--Quoi?
--Que vous n'êtes pas de race noble.
--Eh bien! Je n'en suis pas honteux, allez. Je suis fier de mon père.
--Vous avez raison! s'écria Catherine avec élan. Nous sommes pourtant de deux races ennemies... ajouta-t-elle avec un demi-sourire, en appuyant la main sur le soubassement de la ruine couronnée de fleurs sauvages.
--Il n'y a plus de races, Catherine Ivanovna; il n'y a plus que des hommes, des frères qui doivent s'aimer entre eux, dit le jeune homme d'une voix sérieuse et profonde.
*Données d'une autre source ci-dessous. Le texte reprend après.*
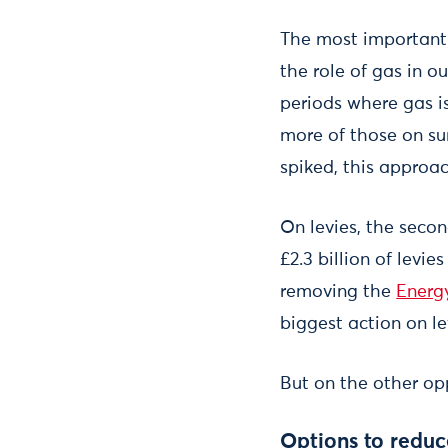
The most important 
the role of gas in o
periods where gas is
more of those on su
spiked, this approac
On levies, the seco
£2.3 billion of levi
removing the
Energ
biggest action on l
But on the other opp
Options to reduce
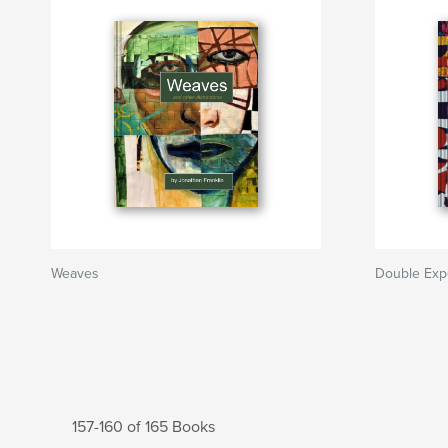
Weaves
Double Exp
157-160 of 165 Books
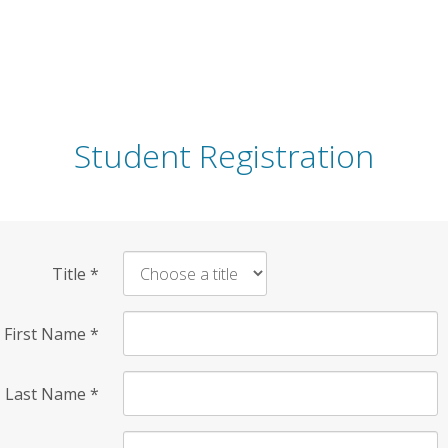
Student Registration
Title
*
First Name
*
Last Name
*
Adieu, à l'année prochaine!
--A l'année prochaine! répéta la jeune fille en baissant la tête.
Soudain elle dégagea sa main des plis de son châle et la tendit au jeune homme. Philippe la prit et la garda dans les siennes. Il avait envie de la porter à ses lèvres; il n'osa, et resta immobile, craignant de rompre le charme!
--Non, répéta-t-il, nous ne sommes pas de deux races ennemies; adieu, soyez heureuse!
Il laissa retomber la main de Catherine et prit le chemin de la maison.
--Tu n'as pas dit adieu A Philippe? dit madame Bagrianof en voyant rentrer Catherine.